I also buy Bartlett pears, let them ripen, then cut them up and freeze them on trays. They’ve been juicy, sweet, and very flavorful, and I’m hoping they stay that way through the winter.
The banana here is a delicate thing. Too much, and the flavor overwhelms. One small banana per two servings adds just the right amount of sweetness and body.
So there is my overly-informative explanation for why I wake up every morning anticipating a glass of cool, creamy, green liquid. Though there’s no need to limit yourself to liquid breakfasts; this works well as an afternoon snack, too.
One year ago:
Two years ago:
Three years ago:
Four years ago:
Fall Greens Smoothie
A recipe with as few ingredients as this one is all about quality. I make this smoothie with ripe grapes and pears that I process and freeze myself, which allows me to use local, peak-of-season produce that I know will be sweet and flavorful. I like to make my own nut milk as it is heads and tails above the shelf-stable stuff. (Update: I tried this with shelf-stable coconut milk, and I did not like the result.) I like just enough banana to make it sweet and creamy, but not take over (1 small one per two servings). If raw kale isn’t your thing, you can wilt it easily by placing it in a strainer and slowly pouring 3 cups of boiling water over it.

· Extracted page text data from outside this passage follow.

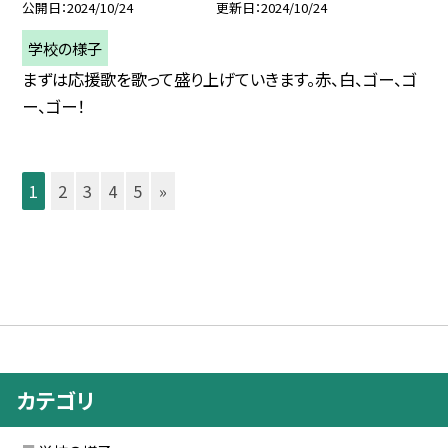
公開日
2024/10/24
更新日
2024/10/24
学校の様子
まずは応援歌を歌って盛り上げていきます。赤、白、ゴー、ゴ
ー、ゴー！
1
2
3
4
5
»
カテゴリ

Rinse it with cool water and squeeze it dry.
Jay and I usually share the quantity below, but I’m always happy to get the whole thing to myself on the rare occasions that he’s away during breakfast time.

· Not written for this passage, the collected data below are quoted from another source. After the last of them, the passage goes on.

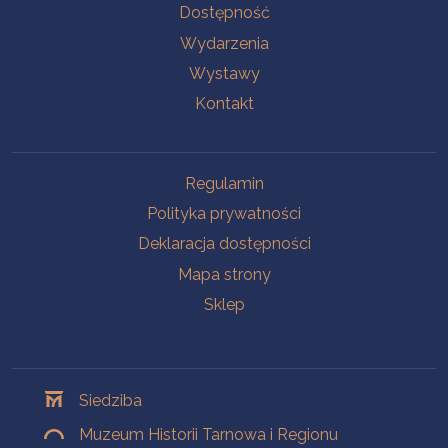
Na skróty
Dostępność
Wydarzenia
Wystawy
Kontakt
Na skróty
Regulamin
Polityka prywatności
Deklaracja dostępności
Mapa strony
Sklep
Oddziały
Siedziba
Muzeum Historii Tarnowa i Regionu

Makes 1 quart; 1 huge or 2 moderate servings
2 cups Cashew Almond Milk (below)
2 cups packed kale leaves
1 cup frozen pear chunks
1 cup frozen table grapes
1 small banana (4 ounces in the peel)
Combine all ingredients in a blender in the order listed. Blend until very smooth, around 3 minutes, beginning on low and slowly increasing the speed to high. Serve immediately.
Cashew Almond Milk
1 cup whole “raw” cashews
1 cup whole raw almonds
water, as needed (preferably filtered)
Combine the cashews and almonds in a 1-quart jar and fill the jar with water. Let soak 8-24 hours. Drain the nuts and rinse them well, then add them to the blender with 4 cups of water. Blend on high until very smooth, about 3 minutes. Strain the mixture through a nut milk bag and into a large bowl, squeezing the dickens out of the pulp to extract as much liquid as possible. (Reserve the nut pulp for making brownies!) Add the remaining 6 cups of water to the nut milk (or add less water for a richer nut milk). The nut milk will keep, refrigerated, for up to 4 or 5 days.